- **Work instruction**: Copy each line of the entries that includes the word "wird".

- **Dataset extract**:
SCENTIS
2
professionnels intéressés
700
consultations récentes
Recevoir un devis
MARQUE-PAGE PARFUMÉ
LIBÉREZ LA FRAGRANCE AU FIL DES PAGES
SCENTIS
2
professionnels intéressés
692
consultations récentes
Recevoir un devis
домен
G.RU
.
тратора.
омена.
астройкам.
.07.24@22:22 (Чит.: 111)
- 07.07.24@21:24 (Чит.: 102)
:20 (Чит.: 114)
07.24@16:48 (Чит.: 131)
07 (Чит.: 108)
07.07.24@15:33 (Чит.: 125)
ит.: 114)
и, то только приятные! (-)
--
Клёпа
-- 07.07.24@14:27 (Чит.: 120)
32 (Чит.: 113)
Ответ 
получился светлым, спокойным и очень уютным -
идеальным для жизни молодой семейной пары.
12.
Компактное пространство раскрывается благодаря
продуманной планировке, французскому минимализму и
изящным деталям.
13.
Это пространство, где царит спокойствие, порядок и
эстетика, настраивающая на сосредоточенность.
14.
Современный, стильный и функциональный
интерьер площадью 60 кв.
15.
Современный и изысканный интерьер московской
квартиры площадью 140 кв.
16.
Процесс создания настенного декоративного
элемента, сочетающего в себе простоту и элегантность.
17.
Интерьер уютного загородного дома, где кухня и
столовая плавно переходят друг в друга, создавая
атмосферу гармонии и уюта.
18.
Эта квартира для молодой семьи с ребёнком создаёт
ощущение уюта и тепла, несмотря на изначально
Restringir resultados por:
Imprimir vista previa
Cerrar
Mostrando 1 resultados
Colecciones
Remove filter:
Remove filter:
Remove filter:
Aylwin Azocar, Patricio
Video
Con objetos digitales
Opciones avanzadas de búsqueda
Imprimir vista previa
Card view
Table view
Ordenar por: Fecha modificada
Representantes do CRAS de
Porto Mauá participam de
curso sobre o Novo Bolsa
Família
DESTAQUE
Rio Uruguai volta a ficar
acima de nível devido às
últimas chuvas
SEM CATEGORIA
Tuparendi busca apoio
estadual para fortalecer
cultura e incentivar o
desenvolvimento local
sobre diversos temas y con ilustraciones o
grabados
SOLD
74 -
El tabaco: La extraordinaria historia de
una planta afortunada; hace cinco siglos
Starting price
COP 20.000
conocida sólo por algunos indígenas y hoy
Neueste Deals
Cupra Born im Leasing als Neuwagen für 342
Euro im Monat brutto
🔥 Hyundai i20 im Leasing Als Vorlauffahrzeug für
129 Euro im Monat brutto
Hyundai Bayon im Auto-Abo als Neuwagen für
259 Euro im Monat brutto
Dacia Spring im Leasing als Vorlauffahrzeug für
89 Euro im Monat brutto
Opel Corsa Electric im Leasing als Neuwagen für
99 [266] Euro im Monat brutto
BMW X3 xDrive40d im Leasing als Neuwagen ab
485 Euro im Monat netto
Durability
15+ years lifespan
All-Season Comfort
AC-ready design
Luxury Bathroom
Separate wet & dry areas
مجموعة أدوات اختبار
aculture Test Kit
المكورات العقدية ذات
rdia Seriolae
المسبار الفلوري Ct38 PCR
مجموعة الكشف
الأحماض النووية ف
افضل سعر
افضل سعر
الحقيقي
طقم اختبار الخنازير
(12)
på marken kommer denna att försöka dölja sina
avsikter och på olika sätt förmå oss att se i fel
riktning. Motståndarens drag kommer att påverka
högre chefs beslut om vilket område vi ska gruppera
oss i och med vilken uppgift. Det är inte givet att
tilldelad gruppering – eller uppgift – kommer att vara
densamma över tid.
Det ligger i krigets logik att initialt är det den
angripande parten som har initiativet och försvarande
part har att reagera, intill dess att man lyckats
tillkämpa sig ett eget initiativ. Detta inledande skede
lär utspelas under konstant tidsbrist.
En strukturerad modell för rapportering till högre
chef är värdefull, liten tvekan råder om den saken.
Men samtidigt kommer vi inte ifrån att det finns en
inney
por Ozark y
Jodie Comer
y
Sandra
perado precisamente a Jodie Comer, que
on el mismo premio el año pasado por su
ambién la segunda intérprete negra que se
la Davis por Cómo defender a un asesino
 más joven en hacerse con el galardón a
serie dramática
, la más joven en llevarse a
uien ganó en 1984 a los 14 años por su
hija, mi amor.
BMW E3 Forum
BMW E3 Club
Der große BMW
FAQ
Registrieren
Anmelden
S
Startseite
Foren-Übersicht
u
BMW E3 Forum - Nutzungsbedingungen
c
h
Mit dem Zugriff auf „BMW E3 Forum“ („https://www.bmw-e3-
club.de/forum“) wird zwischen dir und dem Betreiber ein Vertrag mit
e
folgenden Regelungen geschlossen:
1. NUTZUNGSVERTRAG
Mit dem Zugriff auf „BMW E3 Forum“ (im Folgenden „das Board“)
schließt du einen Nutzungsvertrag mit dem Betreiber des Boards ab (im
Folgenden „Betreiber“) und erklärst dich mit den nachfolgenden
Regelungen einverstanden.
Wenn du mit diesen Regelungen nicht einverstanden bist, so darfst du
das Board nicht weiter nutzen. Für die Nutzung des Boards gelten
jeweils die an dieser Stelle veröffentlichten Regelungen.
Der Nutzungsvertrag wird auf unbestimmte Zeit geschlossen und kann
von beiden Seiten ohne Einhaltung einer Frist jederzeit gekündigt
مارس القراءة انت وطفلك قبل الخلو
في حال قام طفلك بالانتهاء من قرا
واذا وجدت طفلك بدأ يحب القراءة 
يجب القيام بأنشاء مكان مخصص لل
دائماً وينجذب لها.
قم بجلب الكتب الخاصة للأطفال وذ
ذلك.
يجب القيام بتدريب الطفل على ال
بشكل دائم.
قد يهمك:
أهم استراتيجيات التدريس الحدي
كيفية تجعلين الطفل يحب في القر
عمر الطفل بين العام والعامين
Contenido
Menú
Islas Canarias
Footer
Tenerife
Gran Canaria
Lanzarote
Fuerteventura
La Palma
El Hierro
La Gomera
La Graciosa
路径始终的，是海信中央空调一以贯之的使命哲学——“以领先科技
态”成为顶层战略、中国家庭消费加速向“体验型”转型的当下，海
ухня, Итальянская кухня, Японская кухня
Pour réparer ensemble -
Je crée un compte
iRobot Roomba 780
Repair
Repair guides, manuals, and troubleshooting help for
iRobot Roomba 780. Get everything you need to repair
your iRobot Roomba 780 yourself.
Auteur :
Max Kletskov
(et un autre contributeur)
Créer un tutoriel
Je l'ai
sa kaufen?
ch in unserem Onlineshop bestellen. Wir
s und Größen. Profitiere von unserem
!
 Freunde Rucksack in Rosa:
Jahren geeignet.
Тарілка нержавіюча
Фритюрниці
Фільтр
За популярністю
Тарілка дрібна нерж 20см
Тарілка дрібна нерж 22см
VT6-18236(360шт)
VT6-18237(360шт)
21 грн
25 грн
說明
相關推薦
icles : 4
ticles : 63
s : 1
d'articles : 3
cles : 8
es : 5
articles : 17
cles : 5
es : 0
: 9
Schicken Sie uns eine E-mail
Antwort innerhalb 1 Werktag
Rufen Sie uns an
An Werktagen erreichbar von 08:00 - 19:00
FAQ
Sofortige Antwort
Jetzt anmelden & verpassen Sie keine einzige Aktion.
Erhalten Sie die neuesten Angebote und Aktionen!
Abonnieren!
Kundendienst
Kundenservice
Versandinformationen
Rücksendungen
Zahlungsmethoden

- **Answer for this exercise**:
club.de/forum“) wird zwischen dir und dem Betreiber ein Vertrag mit
Der Nutzungsvertrag wird auf unbestimmte Zeit geschlossen und kann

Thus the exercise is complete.